Multiprocessing sampling in distributed training hangs in Python 3.8 (#2315, #2826)
Use correct NIC for distributed training (#2798, @Tonny-Gu)
Fix potential TypeError in HGT example (#2830, @zhangtianle)
Distributed training initialization fails with graphs without node/edge data (#2366, #2838)
DGL Sparse Optimizer will crash when some DGL NodeEmbedding is not involved in the forward pass (#2856, #2859)
Fix GATConv shape issues with Residual Connections (#2867, #2921, #2922, #2947, #2962, @xieweiyi, @jxgu1016)
Moving a graph to GPU will change the default CUDA device (#2895, #2897)
Remove __len__ method to stop polluting PyCharm outputs (#2902)

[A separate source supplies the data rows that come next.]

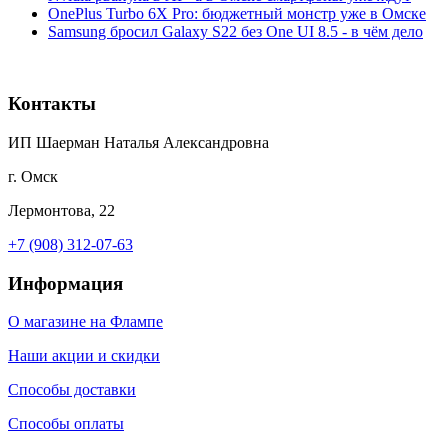
OnePlus Turbo 6X Pro: бюджетный монстр уже в Омске
Samsung бросил Galaxy S22 без One UI 8.5 - в чём дело
Контакты
ИП Шаерман Наталья Александровна
г. Омск
Лермонтова, 22
+7 (908) 312-07-63
Информация
О магазине на Флампе
Наши акции и скидки
Способы доставки
Способы оплаты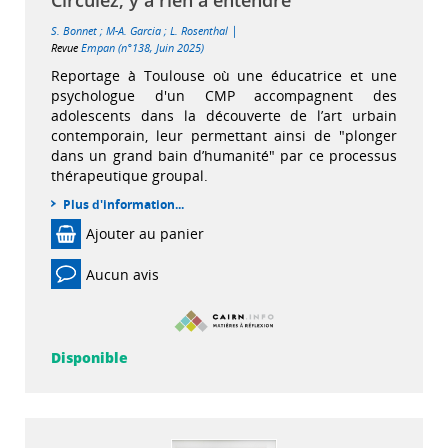
Circulez, y a rien à entendre
|
S. Bonnet
;
M-A. Garcia
;
L. Rosenthal
Revue
Empan (n°138, Juin 2025)
Reportage à Toulouse où une éducatrice et une
psychologue d'un CMP accompagnent des
adolescents dans la découverte de l’art urbain
contemporain, leur permettant ainsi de "plonger
dans un grand bain d’humanité" par ce processus
thérapeutique groupal.
Plus d'information...
Ajouter au panier
Aucun avis
Disponible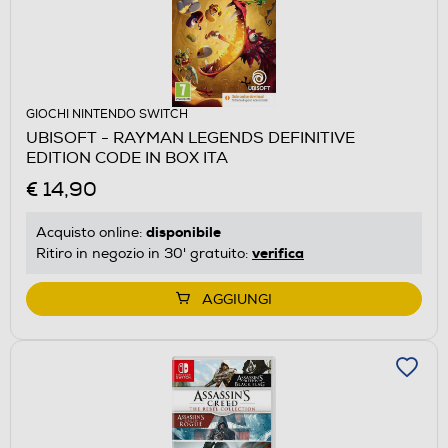
GIOCHI NINTENDO SWITCH
UBISOFT - RAYMAN LEGENDS DEFINITIVE
EDITION CODE IN BOX ITA
€ 14,90
disponibile
Acquisto online:
verifica
Ritiro in negozio in 30' gratuito:
AGGIUNGI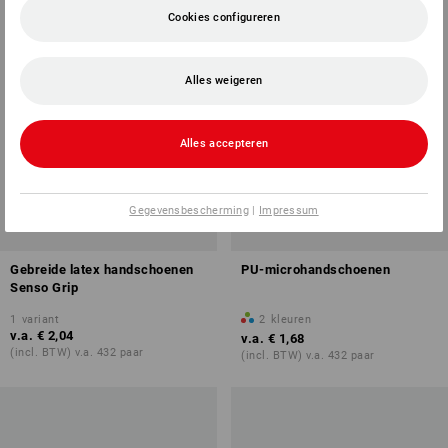
Cookies configureren
Alles weigeren
Alles accepteren
Gegevensbescherming
|
Impressum
Gebreide latex handschoenen
PU-microhandschoenen
Senso Grip
1
variant
2
kleuren
v.a.
€ 2,04
v.a.
€ 1,68
(incl. BTW) v.a. 432 paar
(incl. BTW) v.a. 432 paar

Inconsistency in the typing of node types and edge types returned by load_partition (#2742, @chwan-rice)
NodeDataLoader and EdgeDataLoader now supports DistributedDataParallel with proper shuffling and batching (#2539, #2911)
Nonuniform sampling with replacement may dereference null pointer (#2942, #2943, @nv-dlasalle)
Strange behavior of bipartite_from_networkx() (#2808, #2917)
Make GCMC example compatible with torchtext 0.9+ (#2985, @alexpod1000)
dgl.to_homogenous doesn't work correctly on graphs with 0 nodes of a given type (#2870, #3011)
TU regression datasets throw errors (#2952, #3010)
RGCN generates nan in PyTorch 1.8 but not in PyTorch 1.7.x (#2760, #3013, @nv-dlasalle)
Deal with situation where num_layers equals 1 for GraphSAGE (#3066, @Wang-Yu-Qing)
Lengthen the timeout for distributed node embedding (#2966, #2967 @sojiadeshina)
Misc fixes in code and documentation (#2844, #2869, #2840, #2879, #2863, #2822, #2907, #2928, #2935, #2960, #2938, #2968, #2961, #2983, #2981, #3017, #3051, #3040, #3064, #3065, #3133, #3139) (@Theheavens, @ab-10, @yunshiuan, @moritzblum, @kayzliu, @universvm, @europeanplaice, etc.)

Deprecations

preserve_nodes argument in dgl.edge_subgraph is deprecated and renamed to relabel_nodes.